(Dataset entries)

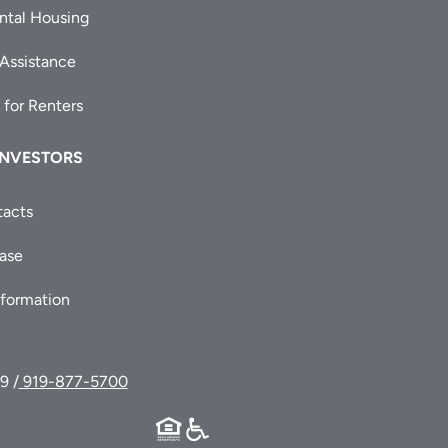
ntal Housing
 Assistance
 for Renters
INVESTORS
tacts
ease
nformation
9 /
919-877-5700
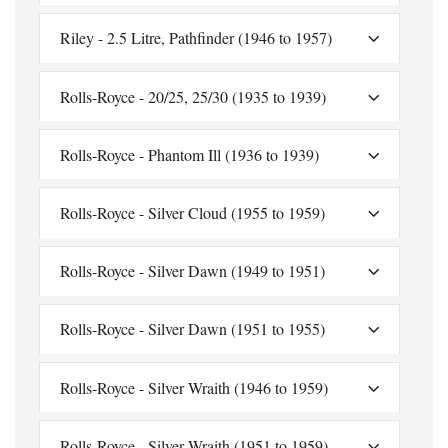
Riley - 2.5 Litre, Pathfinder (1946 to 1957)
Rolls-Royce - 20/25, 25/30 (1935 to 1939)
Rolls-Royce - Phantom Ill (1936 to 1939)
Rolls-Royce - Silver Cloud (1955 to 1959)
Rolls-Royce - Silver Dawn (1949 to 1951)
Rolls-Royce - Silver Dawn (1951 to 1955)
Rolls-Royce - Silver Wraith (1946 to 1959)
Rolls-Royce - Silver Wraith (1951 to 1959)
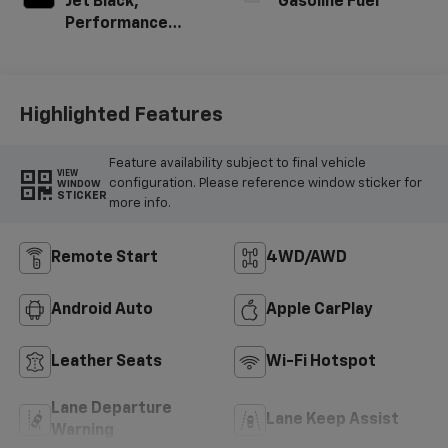
Jet Black,
Gasoline Fuel
Performance
Textile
Highlighted Features
Feature availability subject to final vehicle
VIEW
configuration. Please reference window sticker for
WINDOW
STICKER
more info.
Remote Start
4WD/AWD
Android Auto
Apple CarPlay
Leather Seats
Wi-Fi Hotspot
Lane Departure
Lane Keep Assist
Warning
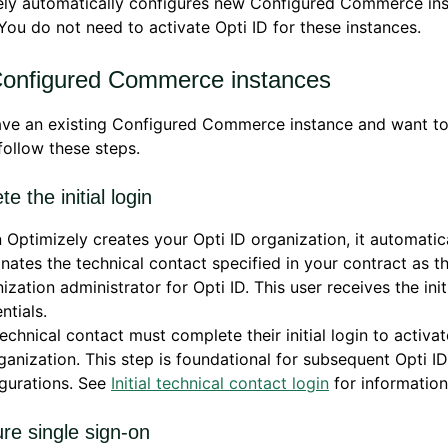
ely automatically configures new Configured Commerce ins
 You do not need to activate Opti ID for these instances.
Configured Commerce instances
ave an existing Configured Commerce instance and want to
 follow these steps.
e the initial login
Optimizely creates your Opti ID organization, it automatic
nates the technical contact specified in your contract as t
ization administrator for Opti ID. This user receives the init
ntials.
echnical contact must complete their initial login to activat
ganization. This step is foundational for subsequent Opti ID
gurations. See
Initial technical contact login
for information
ure single sign-on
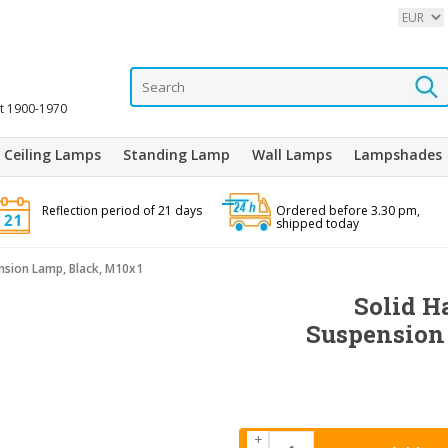
it 1900-1970
Ceiling Lamps
Standing Lamp
Wall Lamps
Lampshades
Reflection period of 21 days
Ordered before 3.30 pm,
shipped today
nsion Lamp, Black, M10x1
Solid H
Suspension
+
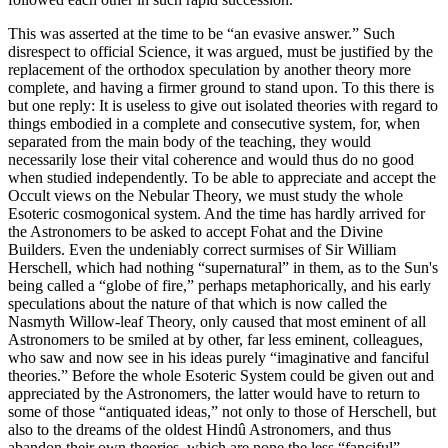
This was asserted at the time to be “an evasive answer.” Such
disrespect to official Science, it was argued, must be justified by the
replacement of the orthodox speculation by another theory more
complete, and having a firmer ground to stand upon. To this there is
but one reply: It is useless to give out isolated theories with regard to
things embodied in a complete and consecutive system, for, when
separated from the main body of the teaching, they would
necessarily lose their vital coherence and would thus do no good
when studied independently. To be able to appreciate and accept the
Occult views on the Nebular Theory, we must study the whole
Esoteric cosmogonical system. And the time has hardly arrived for
the Astronomers to be asked to accept Fohat and the Divine
Builders. Even the undeniably correct surmises of Sir William
Herschell, which had nothing “supernatural” in them, as to the Sun's
being called a “globe of fire,” perhaps metaphorically, and his early
speculations about the nature of that which is now called the
Nasmyth Willow-leaf Theory, only caused that most eminent of all
Astronomers to be smiled at by other, far less eminent, colleagues,
who saw and now see in his ideas purely “imaginative and fanciful
theories.” Before the whole Esoteric System could be given out and
appreciated by the Astronomers, the latter would have to return to
some of those “antiquated ideas,” not only to those of Herschell, but
also to the dreams of the oldest Hindû Astronomers, and thus
abandon their own theories, which are none the less “fanciful”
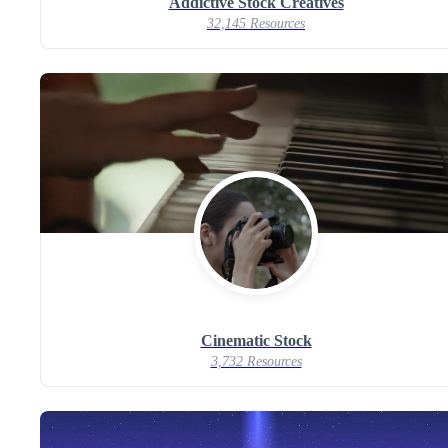
Addictive Stock Creatives
32,145 Resources
Cinematic Stock
3,732 Resources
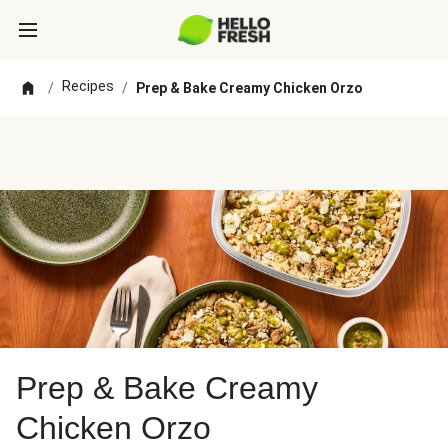
Recipes
/
/
Prep & Bake Creamy Chicken Orzo
Prep & Bake Creamy
Chicken Orzo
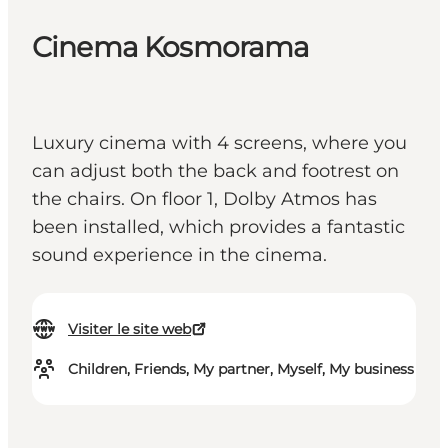
Cinema Kosmorama
Luxury cinema with 4 screens, where you
can adjust both the back and footrest on
the chairs. On floor 1, Dolby Atmos has
been installed, which provides a fantastic
sound experience in the cinema.
Visiter le site web
Children, Friends, My partner, Myself, My business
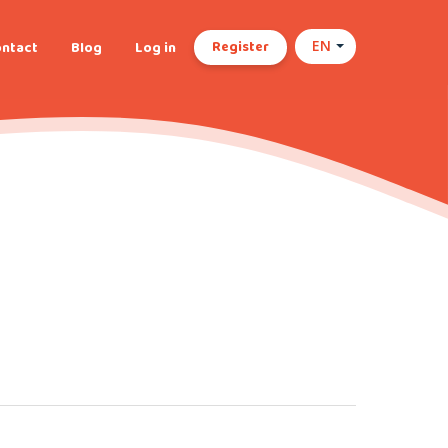
Register
ntact
Blog
Log in
EN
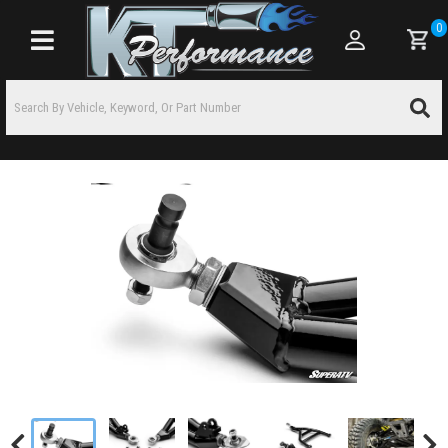
0
Toggle navigation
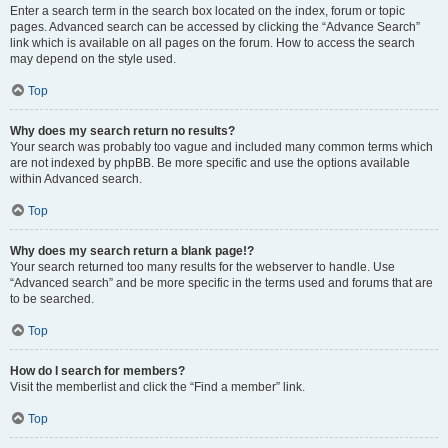
Enter a search term in the search box located on the index, forum or topic
pages. Advanced search can be accessed by clicking the “Advance Search”
link which is available on all pages on the forum. How to access the search
may depend on the style used.
Top
Why does my search return no results?
Your search was probably too vague and included many common terms which
are not indexed by phpBB. Be more specific and use the options available
within Advanced search.
Top
Why does my search return a blank page!?
Your search returned too many results for the webserver to handle. Use
“Advanced search” and be more specific in the terms used and forums that are
to be searched.
Top
How do I search for members?
Visit the memberlist and click the “Find a member” link.
Top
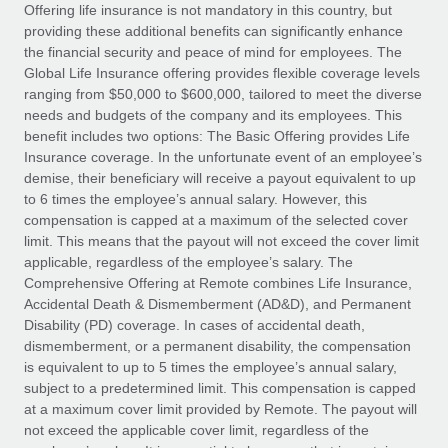
Explore partnership opportunities with us
SERVICES
Offering life insurance is not mandatory in this country, but
providing these additional benefits can significantly enhance
Salary & Talent Insights
Ask an expert
Remote Build
Coming soon
the financial security and peace of mind for employees. The
Get expert help on global HR & compliance
Integrations and AI Automations Consulting
Global Life Insurance offering provides flexible coverage levels
Insights center
ranging from $50,000 to $600,000, tailored to meet the diverse
Background checks
needs and budgets of the company and its employees. This
Get support
benefit includes two options: The Basic Offering provides Life
Simplify your candidate screening processes
CASE STUDIES
Insurance coverage. In the unfortunate event of an employee’s
See all resources
demise, their beneficiary will receive a payout equivalent to up
Compliance watchtower
to 6 times the employee’s annual salary. However, this
Stay ahead of compliance risks
compensation is capped at a maximum of the selected cover
BLOG
limit. This means that the payout will not exceed the cover limit
Device management
Global Payroll
applicable, regardless of the employee’s salary. The
Provision and track IT devices globally
Comprehensive Offering at Remote combines Life Insurance,
EOR & PEO
Accidental Death & Dismemberment (AD&D), and Permanent
Entity setup
Disability (PD) coverage. In cases of accidental death,
Establish compliant entities fast
Contractor Management
dismemberment, or a permanent disability, the compensation
is equivalent to up to 5 times the employee’s annual salary,
Mobility & Relocation
Compliance
subject to a predetermined limit. This compensation is capped
Relocate employees with ease
at a maximum cover limit provided by Remote. The payout will
Taxes
not exceed the applicable cover limit, regardless of the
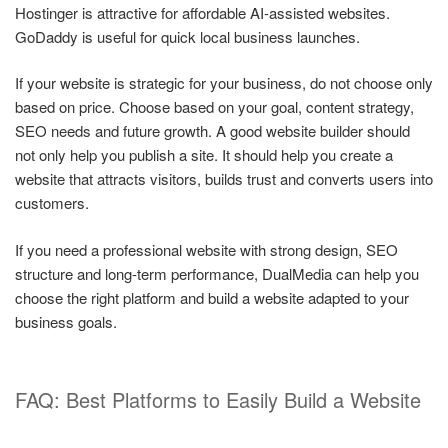
Hostinger is attractive for affordable AI-assisted websites.
GoDaddy is useful for quick local business launches.
If your website is strategic for your business, do not choose only
based on price. Choose based on your goal, content strategy,
SEO needs and future growth. A good website builder should
not only help you publish a site. It should help you create a
website that attracts visitors, builds trust and converts users into
customers.
If you need a professional website with strong design, SEO
structure and long-term performance, DualMedia can help you
choose the right platform and build a website adapted to your
business goals.
FAQ: Best Platforms to Easily Build a Website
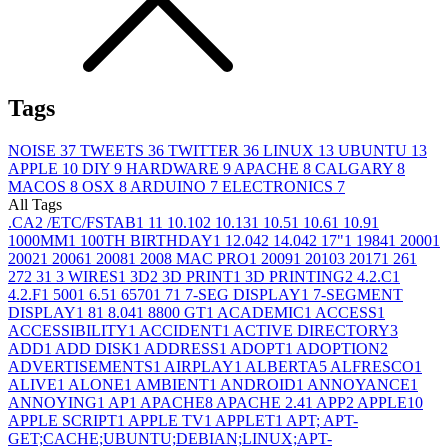
Tags
NOISE
37
TWEETS
36
TWITTER
36
LINUX
13
UBUNTU
13
APPLE
10
DIY
9
HARDWARE
9
APACHE
8
CALGARY
8
MACOS
8
OSX
8
ARDUINO
7
ELECTRONICS
7
All Tags
.CA
2
/ETC/FSTAB
1
1
1
10.10
2
10.13
1
10.5
1
10.6
1
10.9
1
1000MM
1
100TH BIRTHDAY
1
12.04
2
14.04
2
17"
1
1984
1
2000
1
2002
1
2006
1
2008
1
2008 MAC PRO
1
2009
1
2010
3
2017
1
26
1
27
2
3
1
3 WIRES
1
3D
2
3D PRINT
1
3D PRINTING
2
4.2.C
1
4.2.F
1
500
1
6.5
1
6570
1
7
1
7-SEG DISPLAY
1
7-SEGMENT
DISPLAY
1
8
1
8.04
1
8800 GT
1
ACADEMIC
1
ACCESS
1
ACCESSIBILITY
1
ACCIDENT
1
ACTIVE DIRECTORY
3
ADD
1
ADD DISK
1
ADDRESS
1
ADOPT
1
ADOPTION
2
ADVERTISEMENTS
1
AIRPLAY
1
ALBERTA
5
ALFRESCO
1
ALIVE
1
ALONE
1
AMBIENT
1
ANDROID
1
ANNOYANCE
1
ANNOYING
1
AP
1
APACHE
8
APACHE 2.4
1
APP
2
APPLE
10
APPLE SCRIPT
1
APPLE TV
1
APPLET
1
APT; APT-
GET;CACHE;UBUNTU;DEBIAN;LINUX;APT-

(End Dataset entries)

Task: Your copy of the entries must be exact and must contain no pictures.

Reply:
ntal Housing
 Assistance
 for Renters
INVESTORS
tacts
ease
nformation
9 /
919-877-5700
Riley - 2.5 Litre, Pathfinder (1946 to 1957)
Rolls-Royce - 20/25, 25/30 (1935 to 1939)
Rolls-Royce - Phantom Ill (1936 to 1939)
Rolls-Royce - Silver Cloud (1955 to 1959)
Rolls-Royce - Silver Dawn (1949 to 1951)
Rolls-Royce - Silver Dawn (1951 to 1955)
Rolls-Royce - Silver Wraith (1946 to 1959)
Rolls-Royce - Silver Wraith (1951 to 1959)
Jet Black,
Gasoline Fuel
Performance
Textile
Highlighted Features
Feature availability subject to final vehicle
VIEW
configuration. Please reference window sticker for
WINDOW
STICKER
more info.
Remote Start
4WD/AWD
Android Auto
Apple CarPlay
Leather Seats
Wi-Fi Hotspot
Lane Departure
Lane Keep Assist
Warning
ely automatically configures new Configured Commerce ins
 You do not need to activate Opti ID for these instances.
Configured Commerce instances
ave an existing Configured Commerce instance and want to
 follow these steps.
e the initial login
Optimizely creates your Opti ID organization, it automatic
nates the technical contact specified in your contract as t
ization administrator for Opti ID. This user receives the init
ntials.
echnical contact must complete their initial login to activat
ganization. This step is foundational for subsequent Opti ID
gurations. See
Initial technical contact login
for information
ure single sign-on
it 1900-1970
Ceiling Lamps
Standing Lamp
Wall Lamps
Lampshades
Reflection period of 21 days
Ordered before 3.30 pm,
shipped today
nsion Lamp, Black, M10x1
Solid H
Suspension
+
This was asserted at the time to be “an evasive answer.” Such
disrespect to official Science, it was argued, must be justified by the
replacement of the orthodox speculation by another theory more
complete, and having a firmer ground to stand upon. To this there is
but one reply: It is useless to give out isolated theories with regard to
things embodied in a complete and consecutive system, for, when
separated from the main body of the teaching, they would
necessarily lose their vital coherence and would thus do no good
when studied independently. To be able to appreciate and accept the
Occult views on the Nebular Theory, we must study the whole
Esoteric cosmogonical system. And the time has hardly arrived for
the Astronomers to be asked to accept Fohat and the Divine
Builders. Even the undeniably correct surmises of Sir William
Herschell, which had nothing “supernatural” in them, as to the Sun's
being called a “globe of fire,” perhaps metaphorically, and his early
speculations about the nature of that which is now called the
Nasmyth Willow-leaf Theory, only caused that most eminent of all
Astronomers to be smiled at by other, far less eminent, colleagues,
who saw and now see in his ideas purely “imaginative and fanciful
theories.” Before the whole Esoteric System could be given out and
appreciated by the Astronomers, the latter would have to return to
some of those “antiquated ideas,” not only to those of Herschell, but
also to the dreams of the oldest Hindû Astronomers, and thus
abandon their own theories, which are none the less “fanciful”
Addictive Stock Creatives
32,145 Resources
Cinematic Stock
3,732 Resources
Recipes
/
/
Prep & Bake Creamy Chicken Orzo
Prep & Bake Creamy
Chicken Orzo
Cinema Kosmorama
Luxury cinema with 4 screens, where you
can adjust both the back and footrest on
the chairs. On floor 1, Dolby Atmos has
been installed, which provides a fantastic
sound experience in the cinema.
Visiter le site web
Children, Friends, My partner, Myself, My business
Register
ntact
Blog
Log in
EN
0
Toggle navigation
Enter a search term in the search box located on the index, forum or topic
pages. Advanced search can be accessed by clicking the “Advance Search”
link which is available on all pages on the forum. How to access the search
may depend on the style used.
Top
Why does my search return no results?
Your search was probably too vague and included many common terms which
are not indexed by phpBB. Be more specific and use the options available
within Advanced search.
Top
Why does my search return a blank page!?
Your search returned too many results for the webserver to handle. Use
“Advanced search” and be more specific in the terms used and forums that are
to be searched.
Top
How do I search for members?
Visit the memberlist and click the “Find a member” link.
Top
Explore partnership opportunities with us
SERVICES
Offering life insurance is not mandatory in this country, but
providing these additional benefits can significantly enhance
Salary & Talent Insights
Ask an expert
Remote Build
Coming soon
the financial security and peace of mind for employees. The
Get expert help on global HR & compliance
Integrations and AI Automations Consulting
Global Life Insurance offering provides flexible coverage levels
Insights center
ranging from $50,000 to $600,000, tailored to meet the diverse
Background checks
needs and budgets of the company and its employees. This
Get support
benefit includes two options: The Basic Offering provides Life
Simplify your candidate screening processes
CASE STUDIES
Insurance coverage. In the unfortunate event of an employee’s
See all resources
demise, their beneficiary will receive a payout equivalent to up
Compliance watchtower
to 6 times the employee’s annual salary. However, this
Stay ahead of compliance risks
compensation is capped at a maximum of the selected cover
BLOG
limit. This means that the payout will not exceed the cover limit
Device management
Global Payroll
applicable, regardless of the employee’s salary. The
Provision and track IT devices globally
Comprehensive Offering at Remote combines Life Insurance,
EOR & PEO
Accidental Death & Dismemberment (AD&D), and Permanent
Entity setup
Disability (PD) coverage. In cases of accidental death,
Establish compliant entities fast
Contractor Management
dismemberment, or a permanent disability, the compensation
is equivalent to up to 5 times the employee’s annual salary,
Mobility & Relocation
Compliance
subject to a predetermined limit. This compensation is capped
Relocate employees with ease
at a maximum cover limit provided by Remote. The payout will
Taxes
not exceed the applicable cover limit, regardless of the
Hostinger is attractive for affordable AI-assisted websites.
GoDaddy is useful for quick local business launches.
If your website is strategic for your business, do not choose only
based on price. Choose based on your goal, content strategy,
SEO needs and future growth. A good website builder should
not only help you publish a site. It should help you create a
website that attracts visitors, builds trust and converts users into
customers.
If you need a professional website with strong design, SEO
structure and long-term performance, DualMedia can help you
choose the right platform and build a website adapted to your
business goals.
FAQ: Best Platforms to Easily Build a Website
Tags
NOISE
37
TWEETS
36
TWITTER
36
LINUX
13
UBUNTU
13
APPLE
10
DIY
9
HARDWARE
9
APACHE
8
CALGARY
8
MACOS
8
OSX
8
ARDUINO
7
ELECTRONICS
7
All Tags
.CA
2
/ETC/FSTAB
1
1
1
10.10
2
10.13
1
10.5
1
10.6
1
10.9
1
1000MM
1
100TH BIRTHDAY
1
12.04
2
14.04
2
17"
1
1984
1
2000
1
2002
1
2006
1
2008
1
2008 MAC PRO
1
2009
1
2010
3
2017
1
26
1
27
2
3
1
3 WIRES
1
3D
2
3D PRINT
1
3D PRINTING
2
4.2.C
1
4.2.F
1
500
1
6.5
1
6570
1
7
1
7-SEG DISPLAY
1
7-SEGMENT
DISPLAY
1
8
1
8.04
1
8800 GT
1
ACADEMIC
1
ACCESS
1
ACCESSIBILITY
1
ACCIDENT
1
ACTIVE DIRECTORY
3
ADD
1
ADD DISK
1
ADDRESS
1
ADOPT
1
ADOPTION
2
ADVERTISEMENTS
1
AIRPLAY
1
ALBERTA
5
ALFRESCO
1
ALIVE
1
ALONE
1
AMBIENT
1
ANDROID
1
ANNOYANCE
1
ANNOYING
1
AP
1
APACHE
8
APACHE 2.4
1
APP
2
APPLE
10
APPLE SCRIPT
1
APPLE TV
1
APPLET
1
APT; APT-
GET;CACHE;UBUNTU;DEBIAN;LINUX;APT-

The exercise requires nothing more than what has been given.